> _DIRECTIONS_: Using the data below, work out how many lines contain the word "Navigation", then state that number without comment.

> _LISTED ENTRIES_:
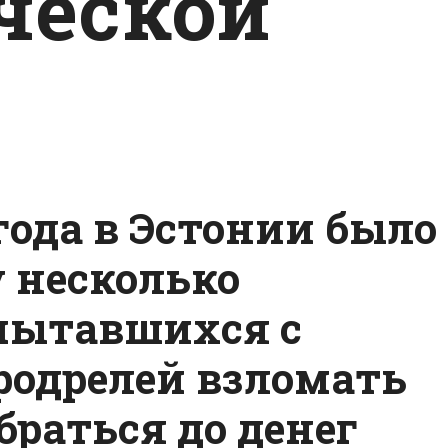
ческой
 года в Эстонии было
у несколько
пытавшихся с
одрелей взломать
раться до денег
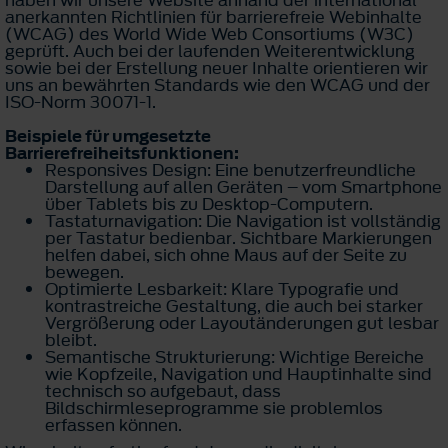
haben wir unsere Website anhand der international
anerkannten Richtlinien für barrierefreie Webinhalte
(WCAG) des World Wide Web Consortiums (W3C)
geprüft. Auch bei der laufenden Weiterentwicklung
sowie bei der Erstellung neuer Inhalte orientieren wir
uns an bewährten Standards wie den WCAG und der
ISO-Norm 30071-1.
Beispiele für umgesetzte
Barrierefreiheitsfunktionen:
Responsives Design: Eine benutzerfreundliche
Darstellung auf allen Geräten – vom Smartphone
über Tablets bis zu Desktop-Computern.
Tastaturnavigation: Die Navigation ist vollständig
per Tastatur bedienbar. Sichtbare Markierungen
helfen dabei, sich ohne Maus auf der Seite zu
bewegen.
Optimierte Lesbarkeit: Klare Typografie und
kontrastreiche Gestaltung, die auch bei starker
Vergrößerung oder Layoutänderungen gut lesbar
bleibt.
Semantische Strukturierung: Wichtige Bereiche
wie Kopfzeile, Navigation und Hauptinhalte sind
technisch so aufgebaut, dass
Bildschirmleseprogramme sie problemlos
erfassen können.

> _EXERCISE OUTPUT_: 2